▶ Exercise objective
Would you please copy exactly the line with "Candace N Hollifield (70, 402)" and all lines that follow it in the data below, through the last one?

▶ Data
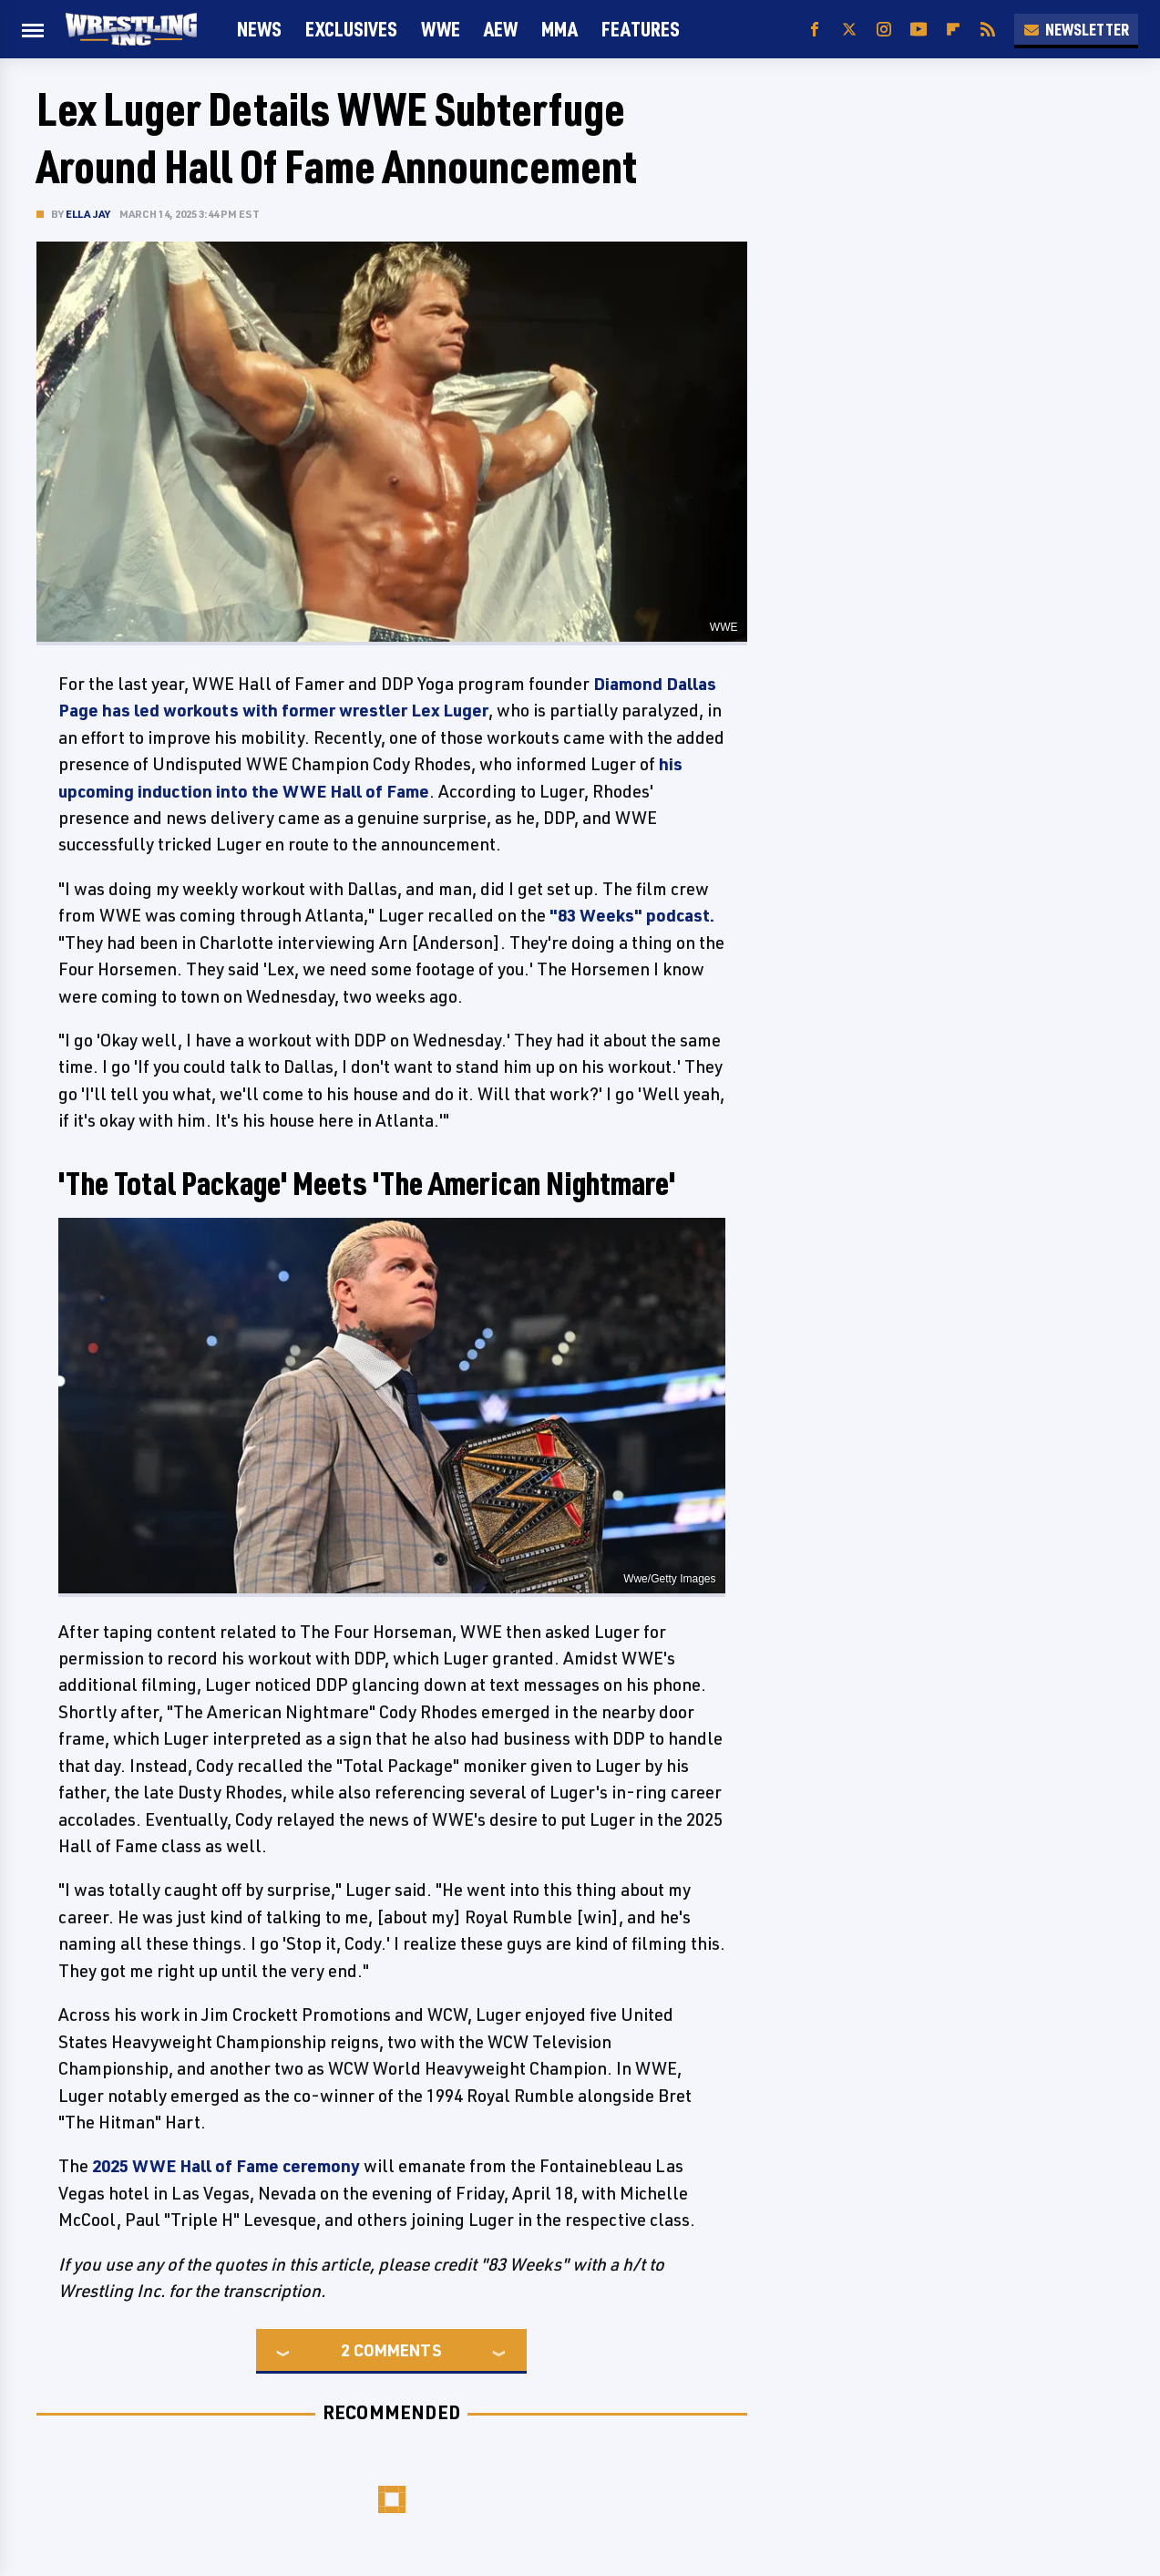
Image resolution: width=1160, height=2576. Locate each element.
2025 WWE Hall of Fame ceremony (226, 2166)
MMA (559, 28)
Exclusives (351, 28)
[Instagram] (884, 29)
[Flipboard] (953, 29)
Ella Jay (88, 214)
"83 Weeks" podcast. (631, 915)
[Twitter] (849, 29)
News (259, 28)
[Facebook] (814, 29)
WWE (440, 28)
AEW (501, 28)
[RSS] (988, 29)
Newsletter (1076, 29)
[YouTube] (918, 29)
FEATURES (640, 28)
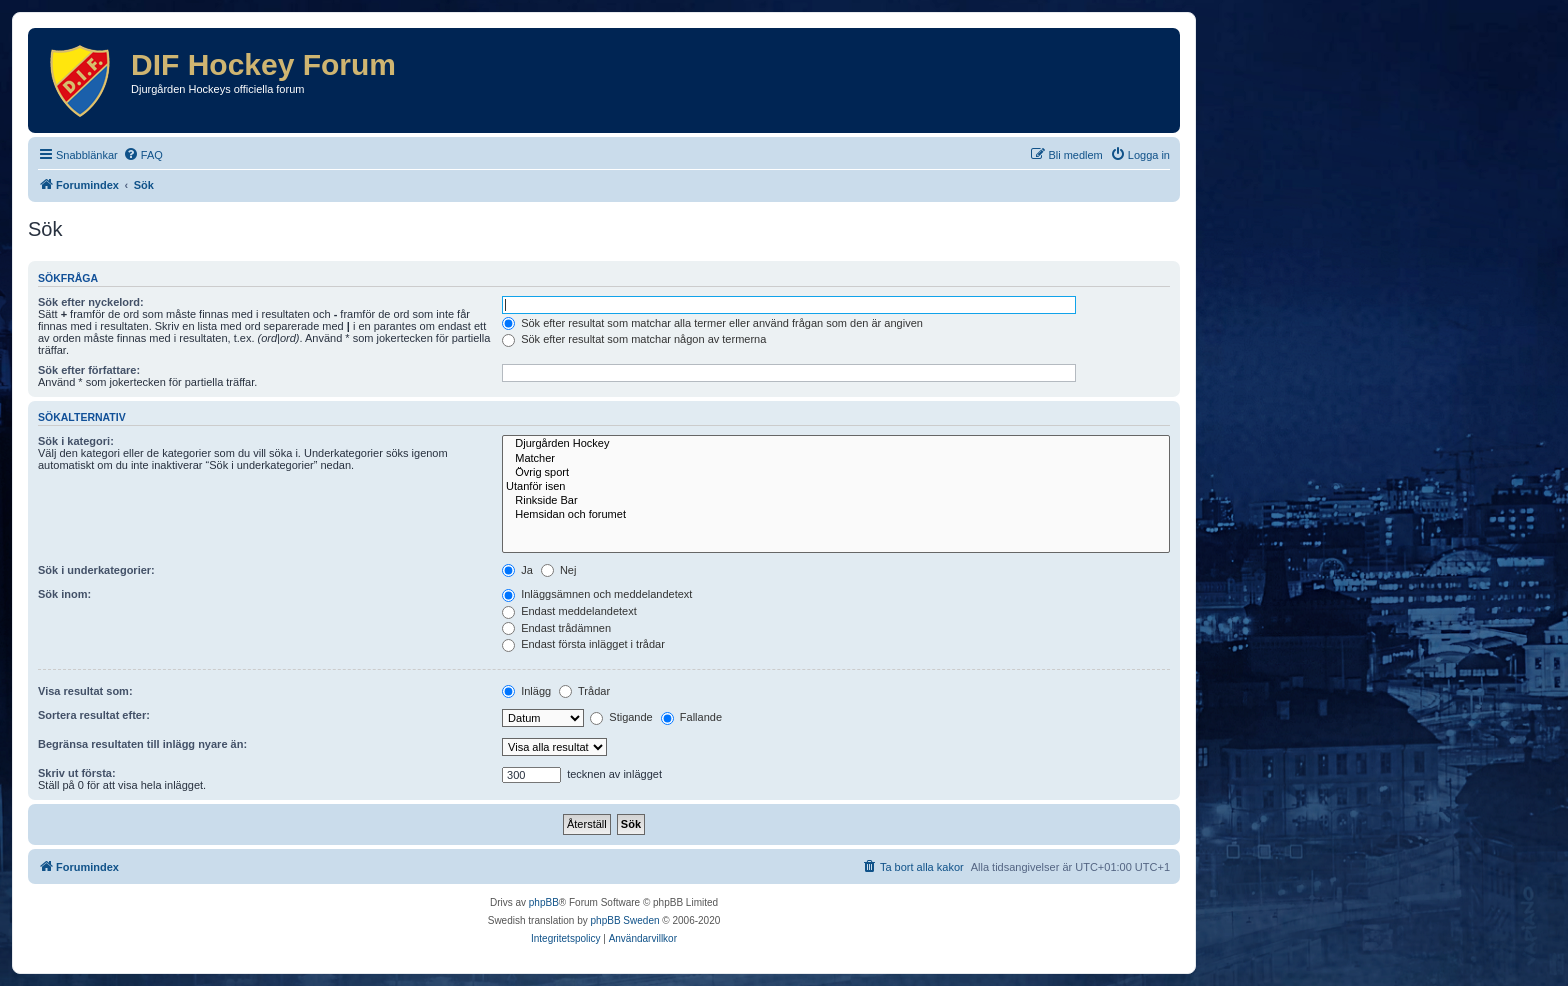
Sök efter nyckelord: (91, 302)
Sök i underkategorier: (96, 570)
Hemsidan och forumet (836, 515)
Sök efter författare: (89, 370)
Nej (559, 570)
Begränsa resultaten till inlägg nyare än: (142, 744)
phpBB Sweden (625, 920)
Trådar (584, 691)
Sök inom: (64, 594)
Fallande (691, 717)
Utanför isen (836, 487)
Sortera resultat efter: (94, 715)
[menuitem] (143, 155)
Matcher (836, 459)
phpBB (544, 902)
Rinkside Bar (836, 501)
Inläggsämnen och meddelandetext (597, 594)
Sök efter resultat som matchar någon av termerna (634, 339)
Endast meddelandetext (569, 611)
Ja (517, 570)
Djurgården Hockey (836, 444)
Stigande (621, 717)
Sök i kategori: (76, 441)
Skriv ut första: (77, 773)
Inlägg (526, 691)
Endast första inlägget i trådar (583, 644)
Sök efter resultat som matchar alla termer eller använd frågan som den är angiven (712, 323)
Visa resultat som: (85, 691)
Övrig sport (836, 473)
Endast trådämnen (556, 628)
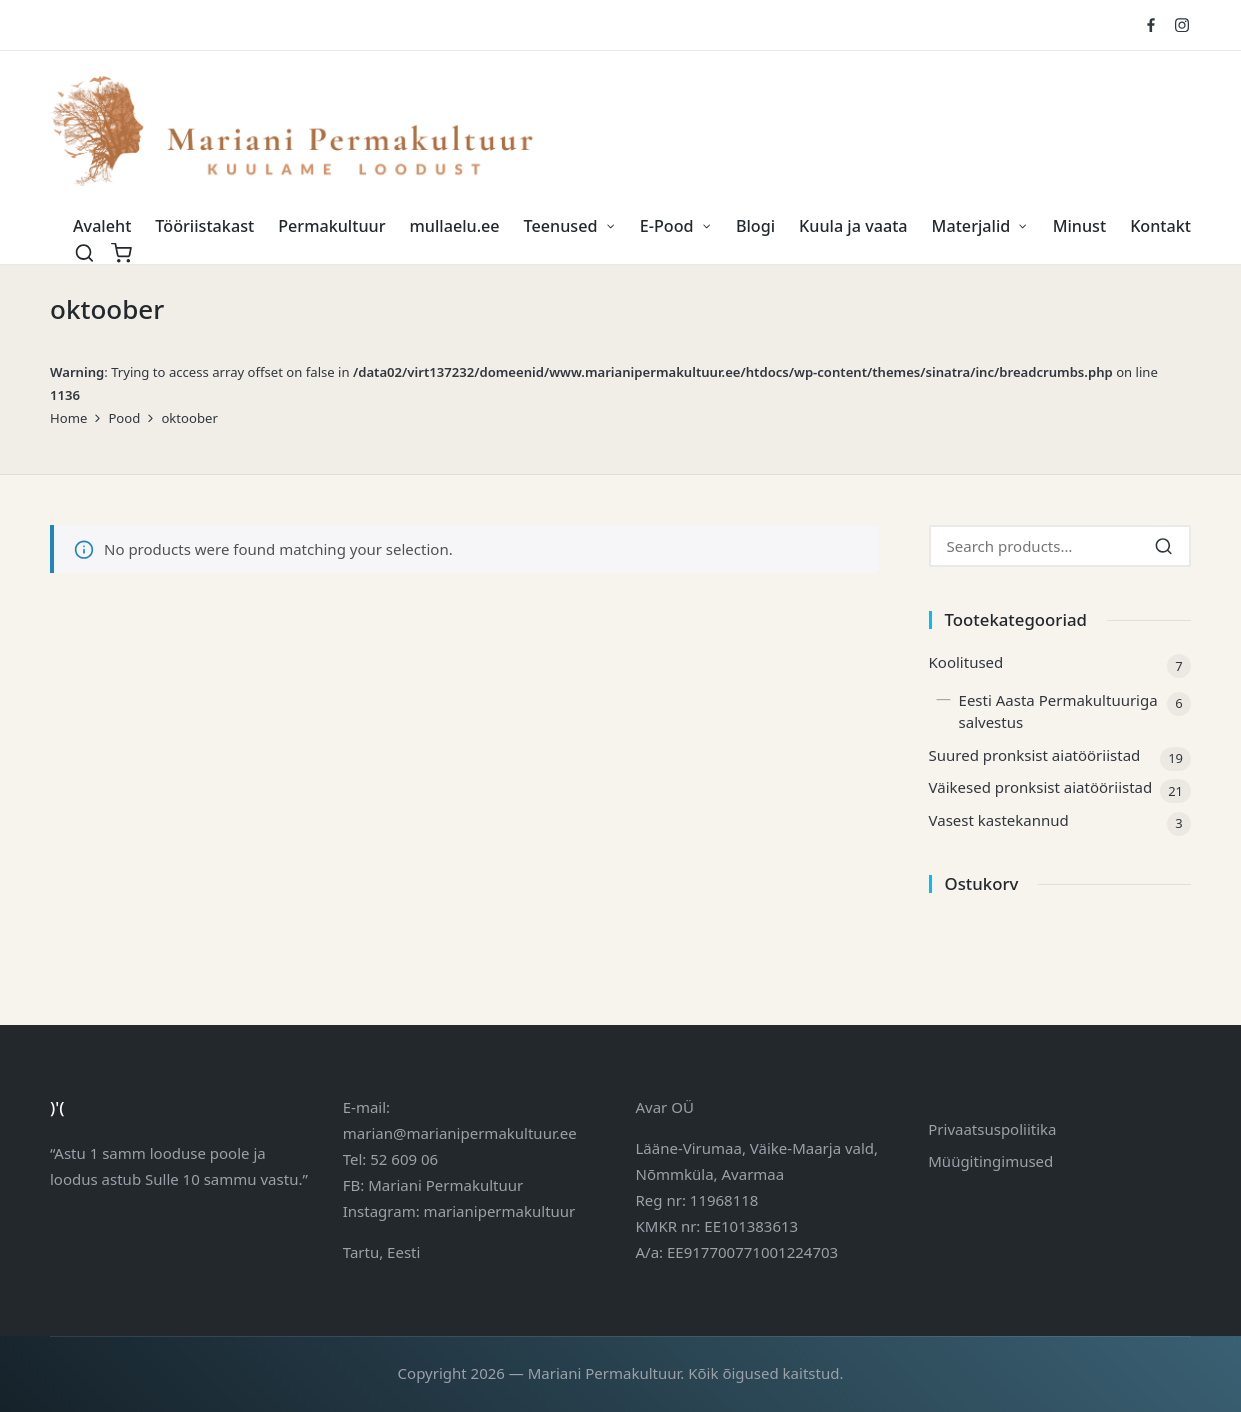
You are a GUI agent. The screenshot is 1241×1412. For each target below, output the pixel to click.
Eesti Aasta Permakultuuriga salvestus (1058, 711)
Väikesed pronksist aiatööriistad (1041, 787)
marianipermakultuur (500, 1211)
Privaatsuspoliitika (992, 1129)
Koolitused (966, 662)
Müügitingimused (990, 1161)
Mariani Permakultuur (445, 1185)
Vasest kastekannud (999, 820)
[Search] (1163, 546)
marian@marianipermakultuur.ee (460, 1133)
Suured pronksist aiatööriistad (1035, 755)
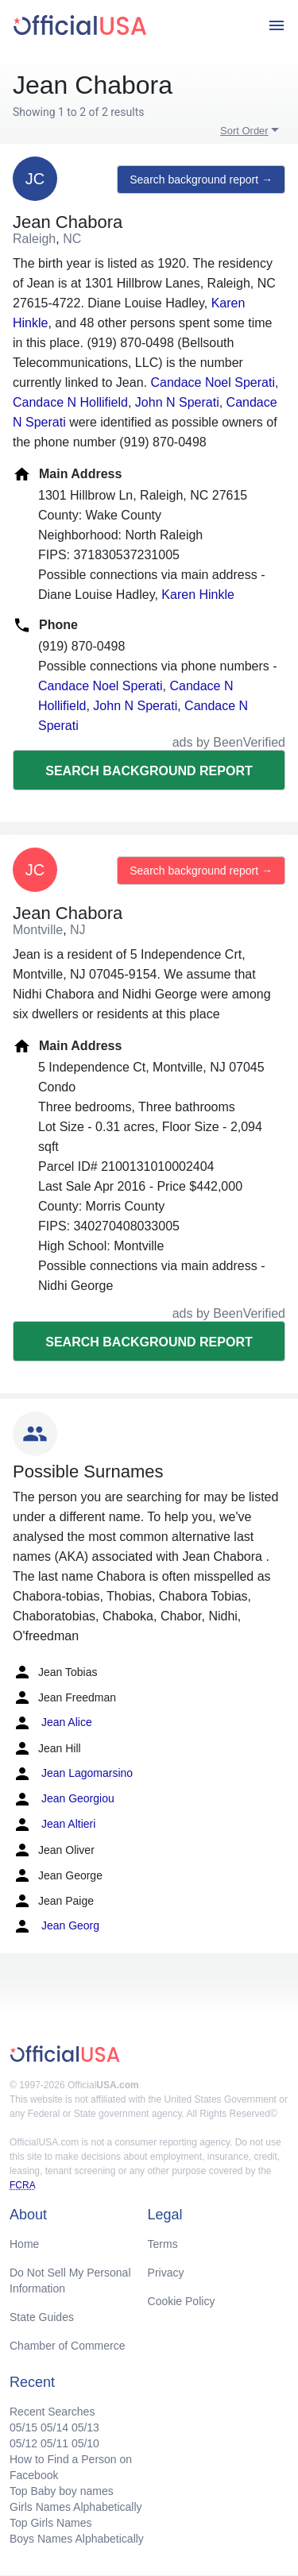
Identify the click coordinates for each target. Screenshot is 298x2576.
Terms (163, 2244)
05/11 (54, 2443)
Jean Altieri (54, 1824)
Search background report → (201, 179)
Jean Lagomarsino (73, 1773)
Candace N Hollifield (70, 402)
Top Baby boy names (62, 2491)
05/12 (23, 2443)
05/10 (85, 2443)
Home (24, 2244)
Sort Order (244, 131)
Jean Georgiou (63, 1799)
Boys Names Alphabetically (77, 2538)
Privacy (166, 2272)
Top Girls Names (50, 2522)
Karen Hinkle (197, 594)
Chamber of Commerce (68, 2345)
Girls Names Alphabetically (76, 2507)
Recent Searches (52, 2411)
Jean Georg (56, 1926)
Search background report (148, 771)
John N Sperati (177, 402)
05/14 (54, 2427)
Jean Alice (52, 1722)
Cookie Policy (181, 2301)
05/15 (23, 2427)
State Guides (42, 2317)
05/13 (85, 2427)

▶ Response to this task
Candace N Hollifield (70, 402)
Top Baby boy names (62, 2491)
05/12 (23, 2443)
05/10 (85, 2443)
Home (24, 2244)
Sort Order (244, 131)
Jean Georgiou (63, 1799)
Boys Names Alphabetically (77, 2538)
Privacy (166, 2272)
Top Girls Names (50, 2522)
Karen Hinkle (197, 594)
Chamber of Commerce (68, 2345)
Girls Names Alphabetically (76, 2507)
Recent Searches (52, 2411)
Jean Georg (56, 1926)
Search background report (148, 771)
John N Sperati (177, 402)
05/14 (54, 2427)
Jean Alice (52, 1722)
Cookie Policy (181, 2301)
05/15 (23, 2427)
State Guides (42, 2317)
05/13 (85, 2427)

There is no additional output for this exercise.